Em Iguaba, foram mais de 50 toneladas. Em uma única noite, os pescadores recolheram cerca de 12 toneladas. Já em São Pedro foram aproximadamente 60 toneladas no mês, e em Cabo Frio, os pescadores faturaram aproximadamente R$100 mil somente com a venda das duas espécies.

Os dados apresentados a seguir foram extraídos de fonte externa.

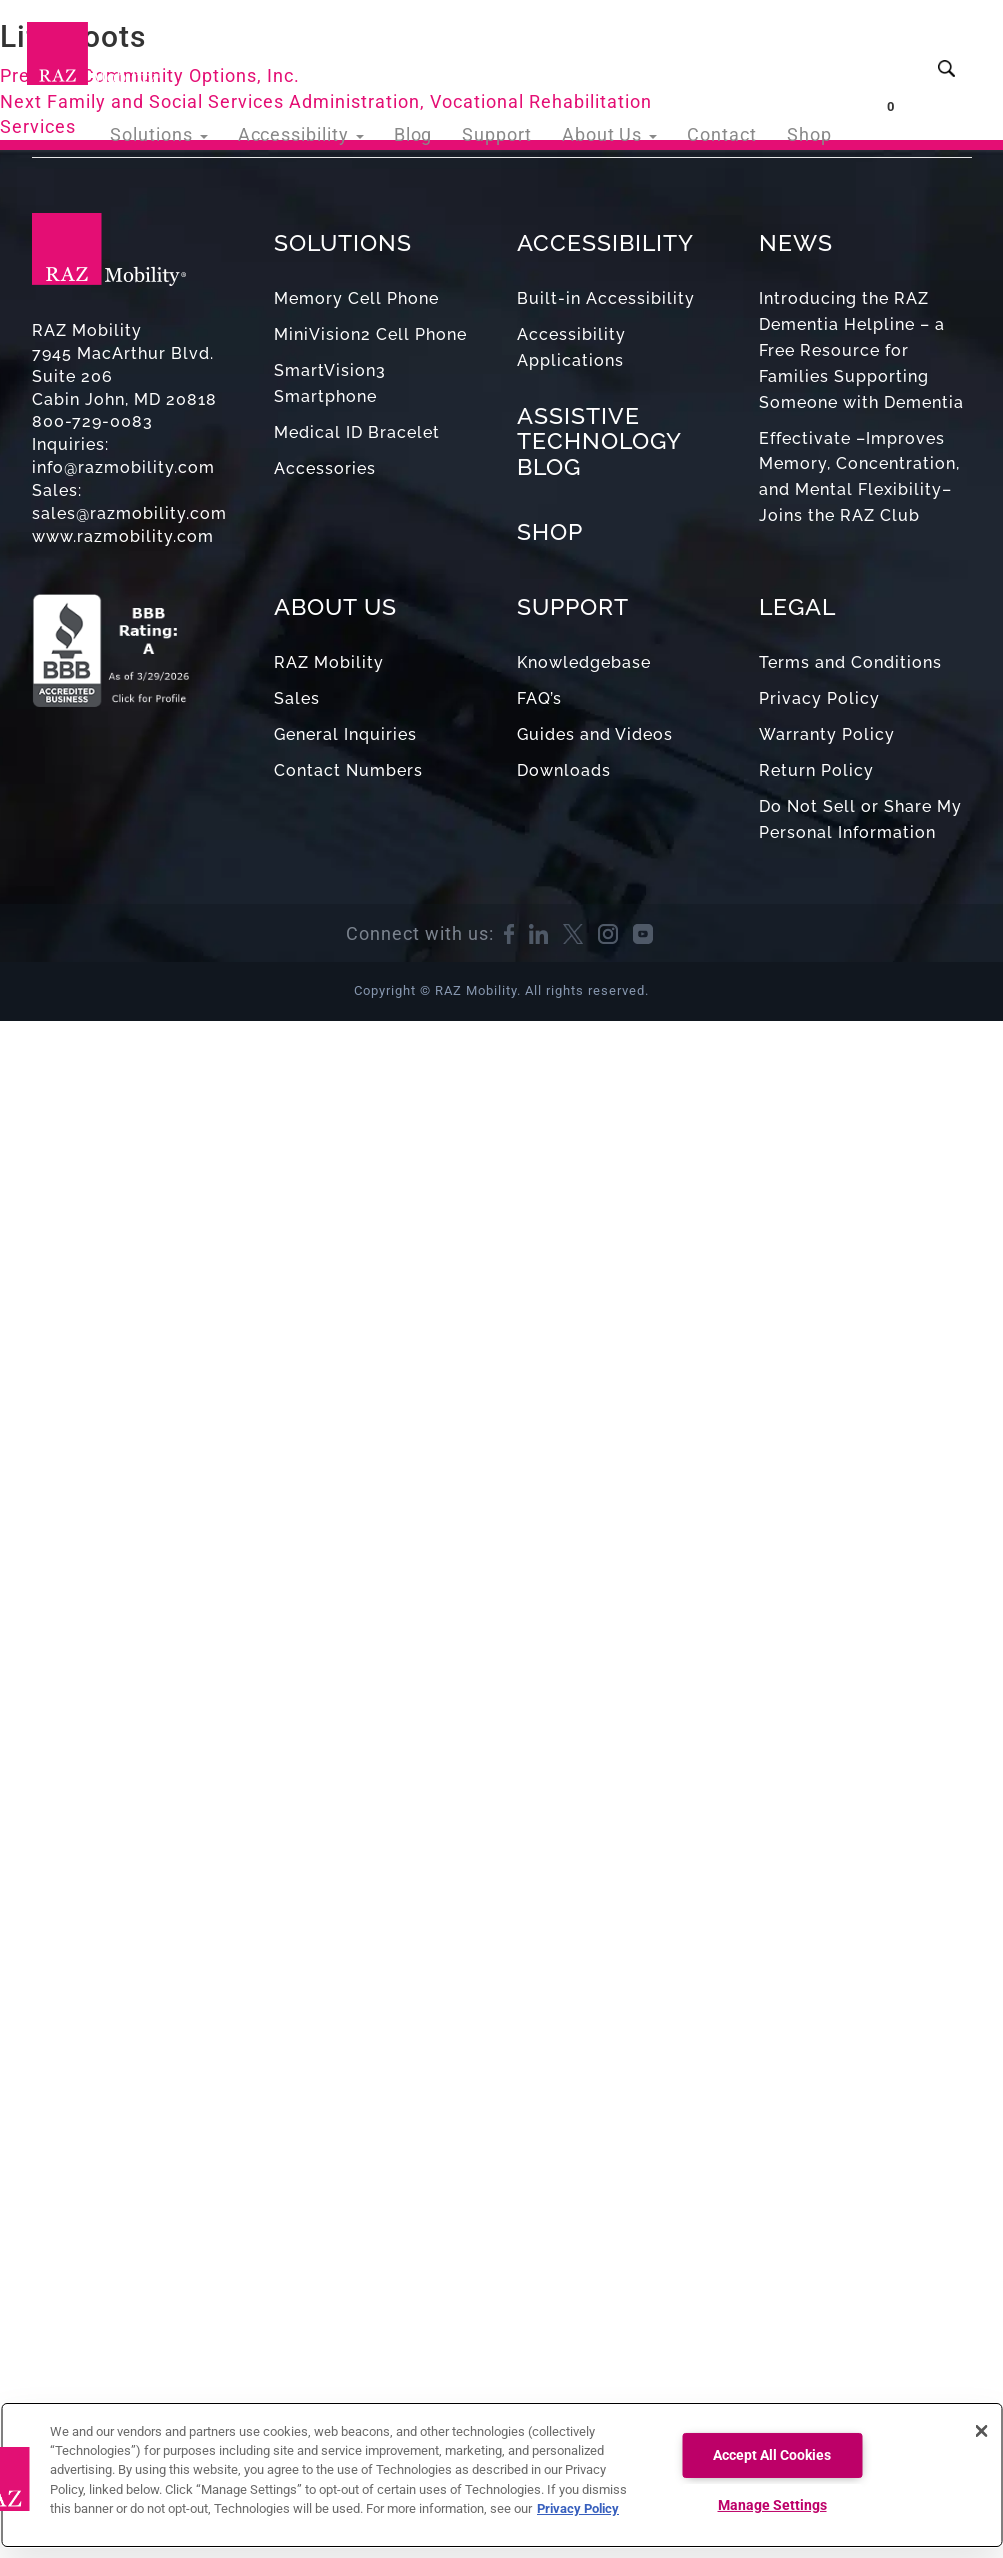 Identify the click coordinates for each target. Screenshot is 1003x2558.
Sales (297, 698)
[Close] (981, 2431)
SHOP (550, 531)
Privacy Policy (819, 698)
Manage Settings (772, 2505)
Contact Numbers (348, 770)
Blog (440, 49)
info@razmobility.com (123, 467)
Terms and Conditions (850, 662)
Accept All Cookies (772, 2455)
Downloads (564, 770)
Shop (811, 49)
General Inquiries (345, 734)
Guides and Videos (595, 734)
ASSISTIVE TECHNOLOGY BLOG (599, 441)
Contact (729, 49)
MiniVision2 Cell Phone (370, 334)
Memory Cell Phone (356, 298)
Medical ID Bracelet (357, 432)
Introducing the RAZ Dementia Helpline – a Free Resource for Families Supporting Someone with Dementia (861, 350)
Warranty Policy (827, 734)
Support (519, 49)
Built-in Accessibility (606, 298)
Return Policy (816, 770)
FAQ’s (539, 698)
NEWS (796, 242)
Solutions (206, 49)
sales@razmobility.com (129, 513)
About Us (624, 49)
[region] (501, 2475)
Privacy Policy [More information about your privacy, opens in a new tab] (578, 2508)
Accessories (325, 468)
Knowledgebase (584, 662)
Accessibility (336, 49)
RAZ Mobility (329, 662)
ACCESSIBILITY (605, 242) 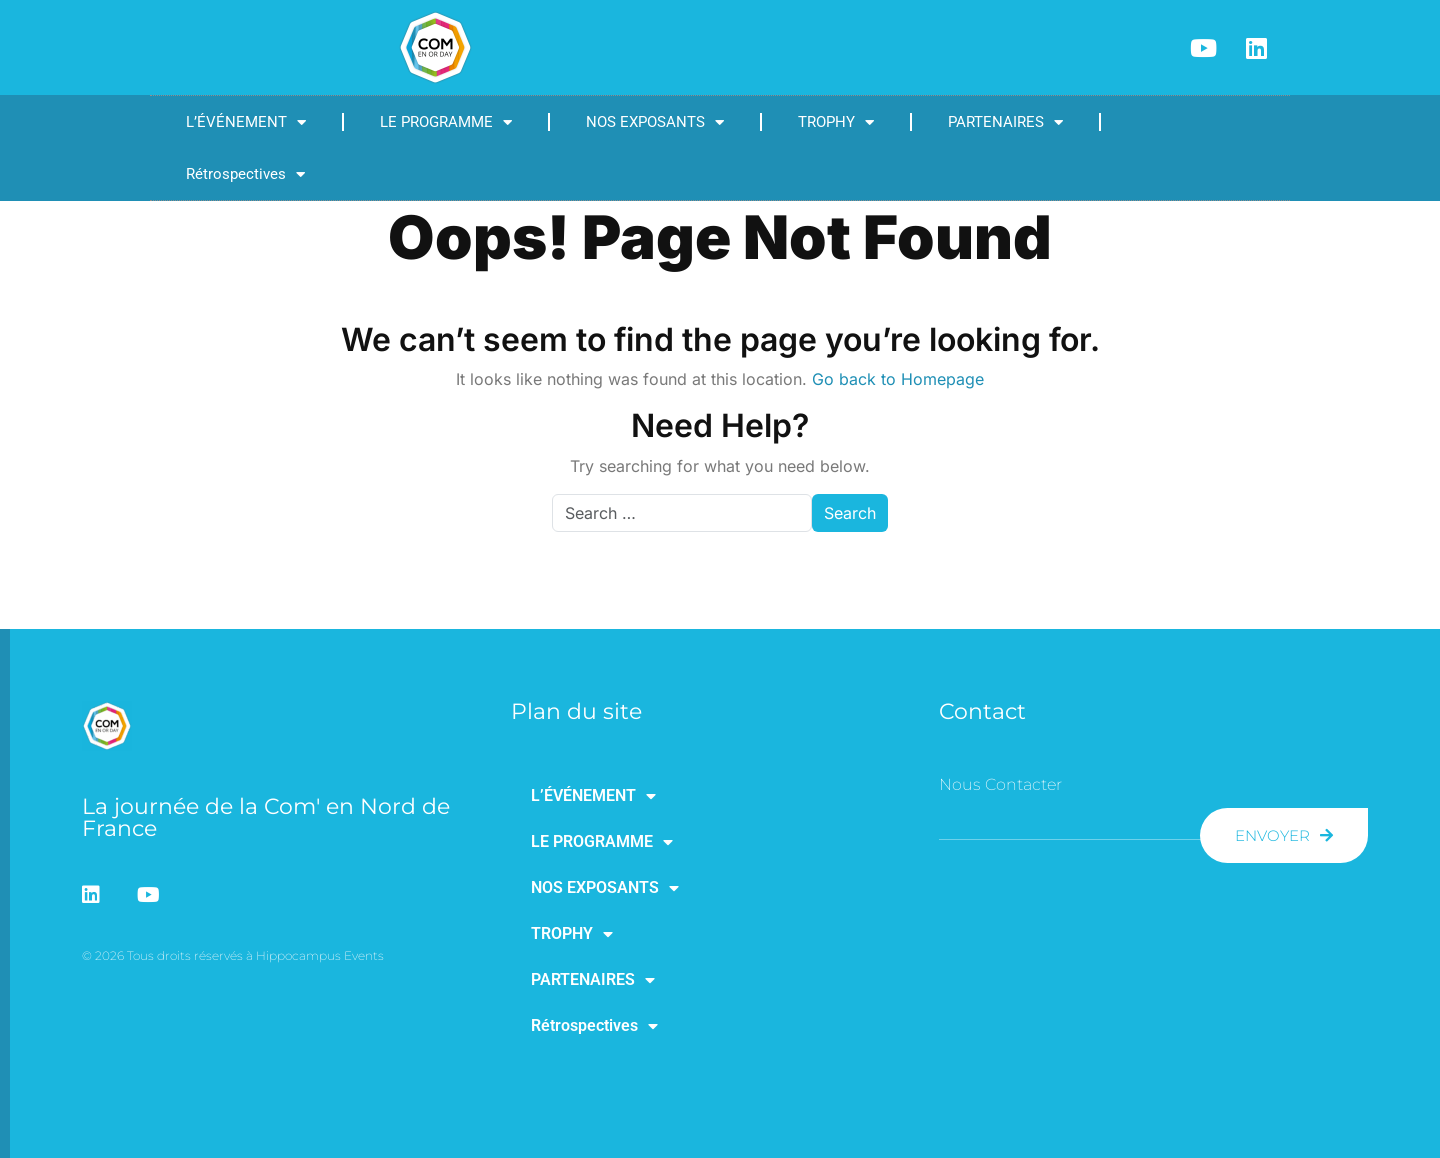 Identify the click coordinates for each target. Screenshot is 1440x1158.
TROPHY (836, 122)
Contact (982, 711)
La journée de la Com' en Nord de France (266, 817)
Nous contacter (1000, 784)
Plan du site (576, 711)
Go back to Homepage (898, 379)
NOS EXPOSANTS (655, 122)
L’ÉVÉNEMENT (246, 122)
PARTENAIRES (1005, 122)
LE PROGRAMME (446, 122)
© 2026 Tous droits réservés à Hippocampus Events (233, 955)
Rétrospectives (245, 174) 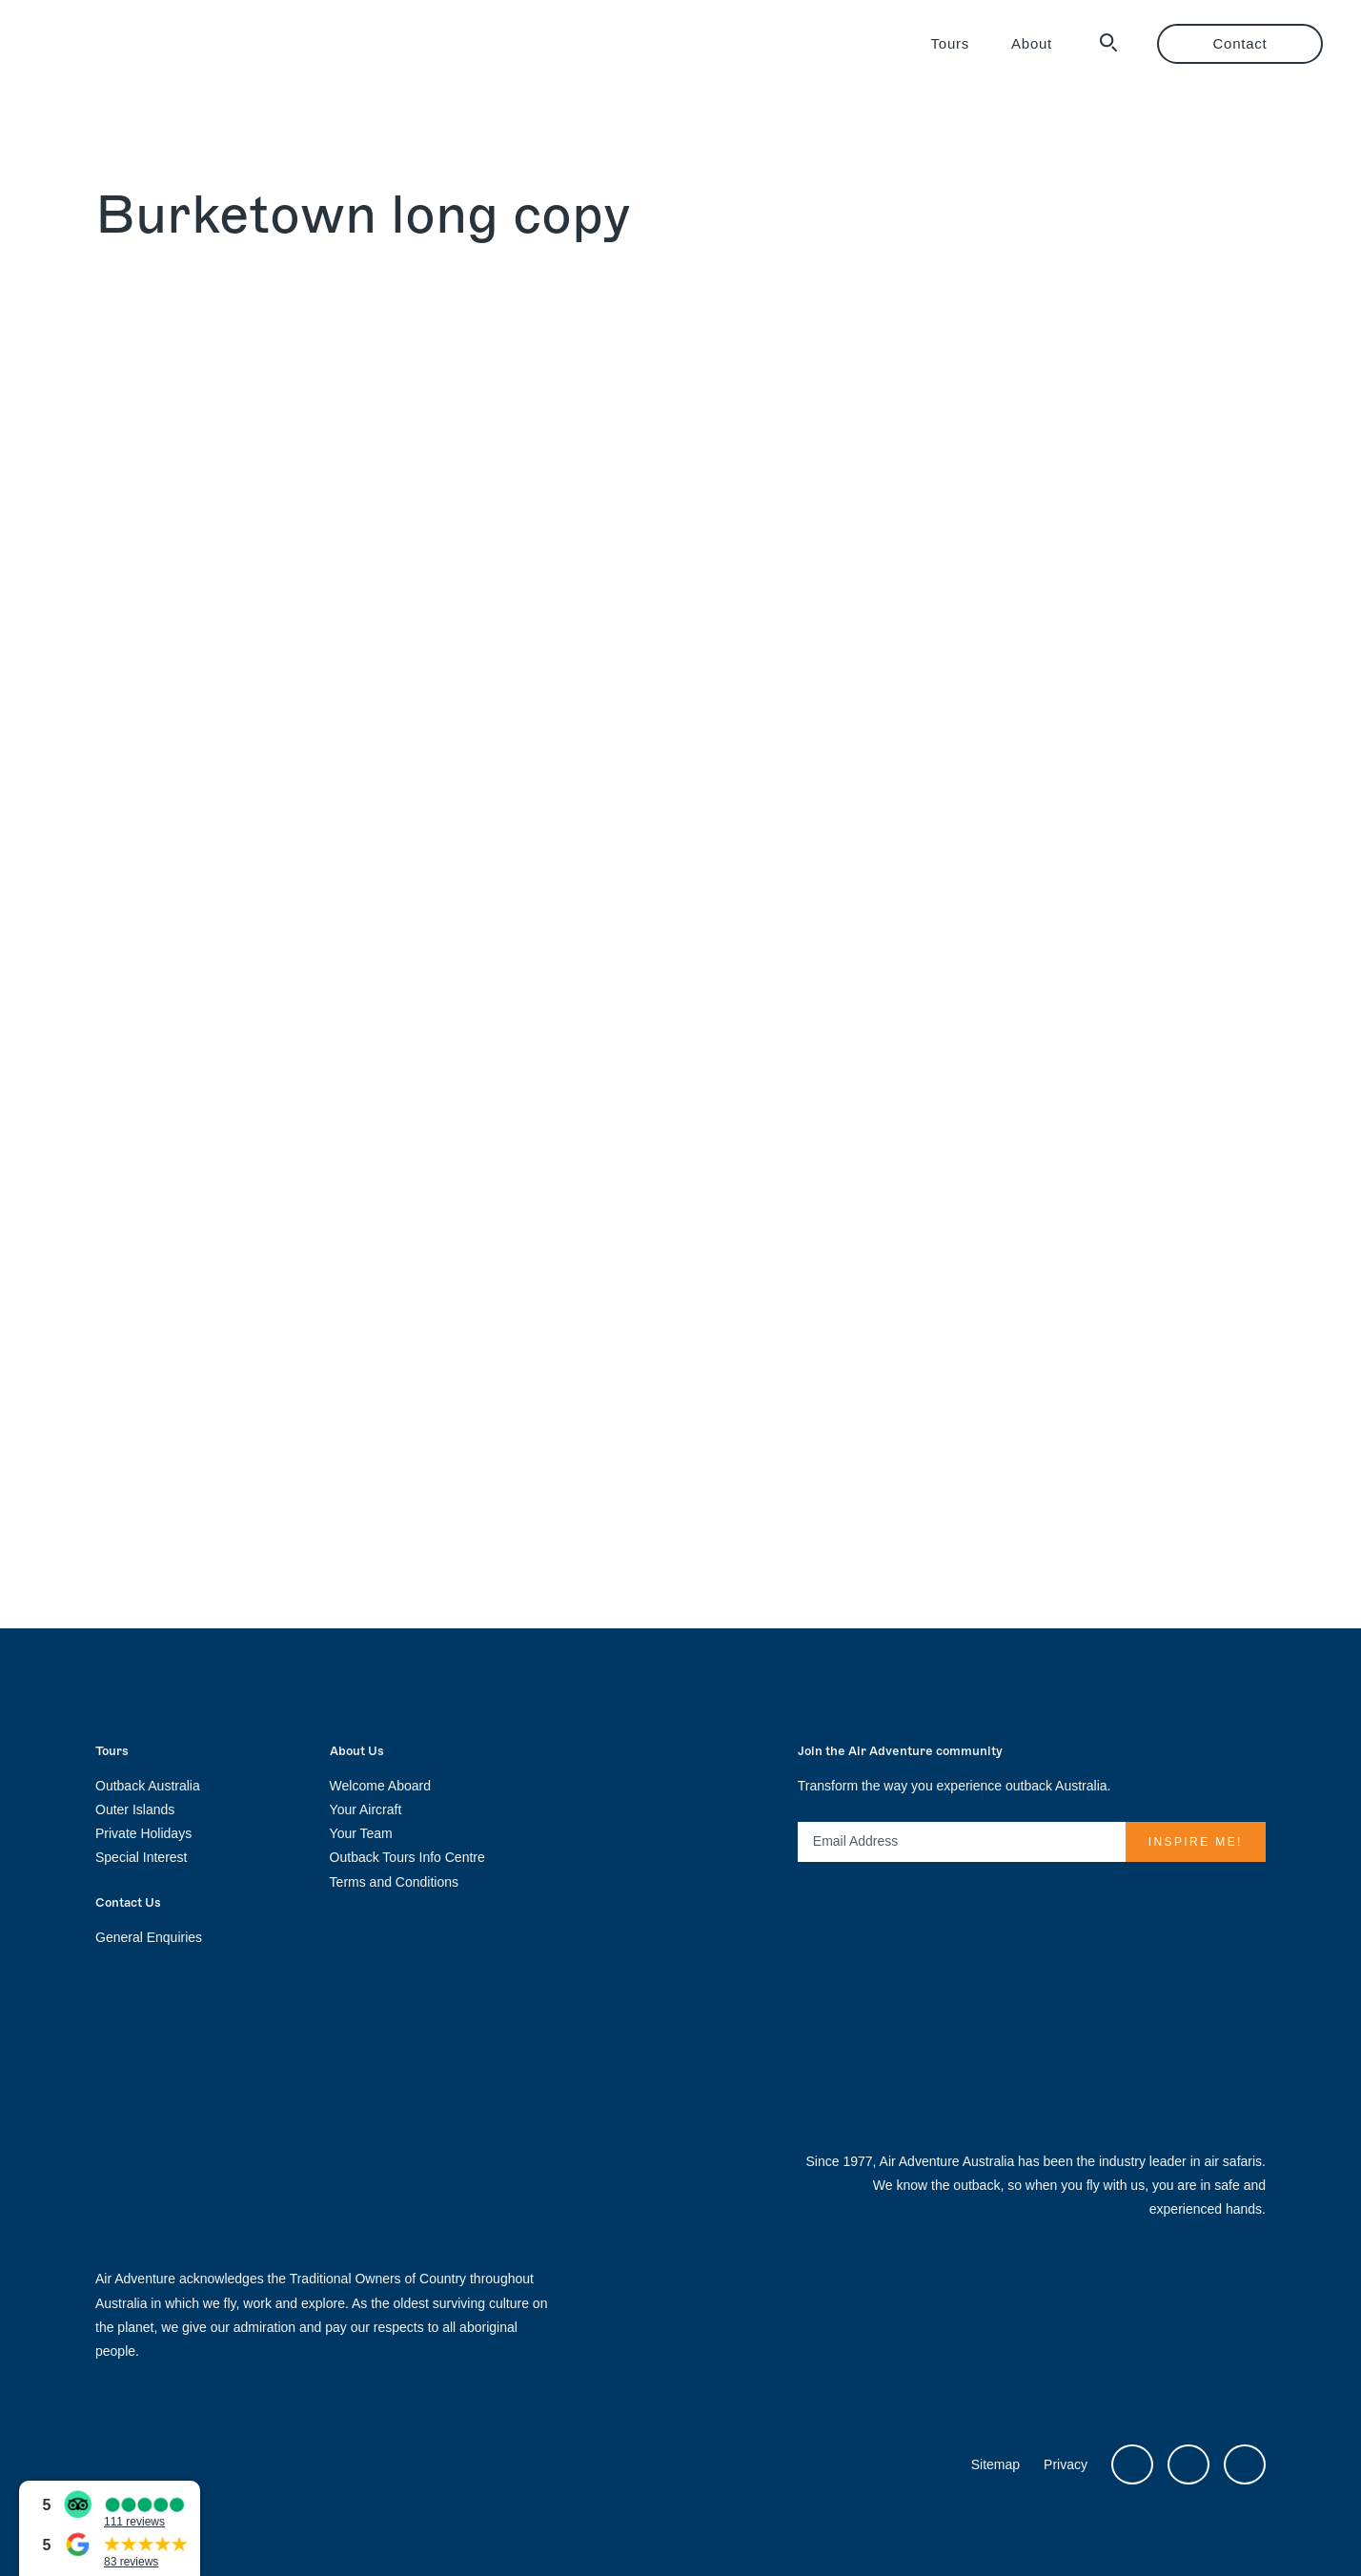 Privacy (1065, 2464)
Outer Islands (134, 1809)
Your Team (361, 1833)
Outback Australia (147, 1785)
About (1031, 43)
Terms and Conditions (394, 1882)
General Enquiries (148, 1937)
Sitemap (995, 2464)
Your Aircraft (366, 1809)
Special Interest (141, 1857)
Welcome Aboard (380, 1785)
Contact (1240, 43)
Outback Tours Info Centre (407, 1857)
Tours (950, 43)
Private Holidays (143, 1833)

“Durante muito tempo pescamos só a Tainha. A Carapeba e a Perumbeba haviam desaparecido da região, mas agora que retornaram, estamos muito felizes” – fala Rogério Oliveira de Souza, presidente da Associação de Pescadores da Praia da Baleia.

O pescado abastece cidades dos estados do Rio de Janeiro, Norte e Nordeste. Apesar do excelente desempenho, a quantidade de peixes capturados pode ser ainda maior. Isso porque atualmente não há um órgão que mapeie e elabore uma estatística pesqueira.

Para Cícero, presidente da Colônia Z-29, de Iguaba Grande, um dos fatores que contribuiu para o reaparecimento dos peixes, foi a qualidade da água da Lagoa de Araruama.

“Sou pescador há 30 anos. Vim do Nordeste e quando cheguei aqui, a água era cristalina. Era possível ver os peixes no fundo. Hoje ela está a cada dia mais parecida com o que era antes. A gente circula por diversos trechos da lagoa e em todos os pontos é possível observar essa melhora” – diz Cícero Vanderley Neto.

A Prolagos, uma empresa da Aegea Saneamento, contribui efetivamente para a recuperação da laguna. Após a chegada da concessionária, o tratamento do esgoto passou de 0% para 80% nas cidades de Iguaba Grande, São Pedro da Aldeia, Cabo Frio, Arraial do Cabo e Armação dos Búzios. A operadora responsável pelo saneamento básico, vem ampliando a implantação de cinturões no entorno da lagoa, para interceptar o esgoto e evitar que ele chegue in natura ao ecossistema.

Ao longo de 23 anos de atuação, já foram investidos mais de R$1,4 bilhão em saneamento, representando mais que o dobro de investimentos realizados por habitantes, do que a média nacional, de acordo com o Instituto Trata Brasil.